Would you repeat the listing below verbatim and drop the images?

■ **Provided records**:

********

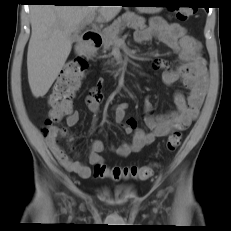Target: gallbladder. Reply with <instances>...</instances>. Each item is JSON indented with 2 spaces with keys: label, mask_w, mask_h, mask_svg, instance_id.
<instances>
[{
  "label": "gallbladder",
  "mask_w": 231,
  "mask_h": 231,
  "mask_svg": "<svg viewBox=\"0 0 231 231\" xmlns=\"http://www.w3.org/2000/svg\"><path fill=\"white\" fill-rule=\"evenodd\" d=\"M77 38V35L73 36L72 39L75 40Z\"/></svg>",
  "instance_id": "bac80fb5"
}]
</instances>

********

■ **Output**:
Target: gallbladder. Reply with <instances>...</instances>. Each item is JSON indented with 2 spaces with keys: label, mask_w, mask_h, mask_svg, instance_id.
<instances>
[{
  "label": "gallbladder",
  "mask_w": 231,
  "mask_h": 231,
  "mask_svg": "<svg viewBox=\"0 0 231 231\" xmlns=\"http://www.w3.org/2000/svg\"><path fill=\"white\" fill-rule=\"evenodd\" d=\"M77 38V35L73 36L72 39L75 40Z\"/></svg>",
  "instance_id": "bac80fb5"
}]
</instances>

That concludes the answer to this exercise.